Przyjacielska przysługa

Robert Stachura – były piłkarz m.in. Amiki Wronki, Widzewa Łódź i Świtu Nowy Dwór Mazowiecki, a potem kilku klubów cypryjskich – od wielu lat prowadzi agencję menedżerską na Wyspie Afrodyty. Pośredniczy w transferach zawodników, organizuje zgrupowania drużyn na Cyprze (w styczniu z jego usług korzystała m.in. Wisła Płock i Śląsk Wrocław) i w Turcji (lutowy obóz GKS-u Katowice), ale także – pobyty zespołów w Polsce. – Albania, Armenia, Gruzja, Mołdawia – Stachura wymienia kraje, z których pomagał już klubom w organizowaniu wypraw na mecze pucharowe. W tym gronie jest też właśnie Zaria. Zaczęło się od współpracy przy zgrupowaniach, potem był partnerem klubu z Bielc podczas jego ubiegłorocznych zmagań w Lidze Europy z Apollonem. – Wcześniej organizowałem też pobyt Paris St.Germain na Cyprze, kiedy w Lidze Mistrzów mierzył się z APOEL-em – nie bez dumy wspomina wydarzenia sprzed paru sezonów nasz rozmówca.

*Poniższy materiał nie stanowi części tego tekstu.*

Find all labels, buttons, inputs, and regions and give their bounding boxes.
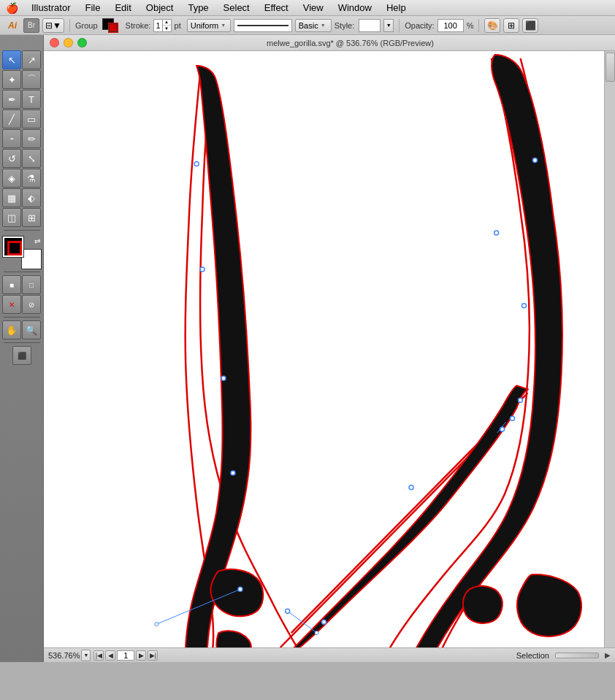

– Teraz działacze Zarii wiedzieli, że mam możliwości pomocy przy ich wyprawie do Polski. I skorzystali z moich usług – tłumaczy na Robert Stachura. Wyjaśnia też przyczyny długiej – bo 20-godzinnej – autobusowej wyprawy rywali Górnika. – Był pomysł przylotu. Sęk w tym, że goście mieli problem z połączeniami rejsowymi w drodze powrotnej. Brakowało po prostu miejsce w samolocie – dodaje. To akurat nie zaskoczenie. Zabrzanie do Kiszyniowa polecą czarterem – z tego samego powodu; siatka regularnych połączeń uniemożliwiała odpowiednie „spięcie” lotów resjowych.

O ile w tym kontekście obecność Roberta Stachury na zamkniętym dla osób postronnych treningu Mołdawian przy Roosevelta – a potem na samym meczu, w towarzystwie działaczy Zarii – nie jest zaskoczeniem, o tyle w Zabrzu mocno dziwiono się, widząc na obu tych wydarzeniach… Grzegorza Kapicę. Co bardziej popędliwi ukuli nawet teorię, że niegdysiejszy król strzelców ekstraklasy, potem trener ligowy, a ostatnio – dyrektor sportowy Ruchu (już były) miał… pomagać gościom w rozpracowaniu Górnika!

Nas z kolei ta obecność zainteresowała z innego powodu: być może – ze swym skautowskim doświadczeniem – znalazł już nowe zatrudnienie, i po prostu obserwował Mołdawian (mających przecież w składzie pięciu Brazylijczyków) z punktu widzenia interesów jakiegoś polskiego klubu.

Prawda jednak – jak mówi sam zainteresowany – jest prozaiczna. – Z Robertem znamy się od wielu lat, więc kiedy jakiś czas temu poprosił o pomoc przy organizacji pobytu Zarii na Śląsku, nie mogłem odmówić tej przyjacieleskiej przysługi. Stąd właśnie moje „odwiedziny” podczas treningu gości przy Roosevelta, a potem – na samym meczu – wyjaśnił nam Grzegorz Kapica.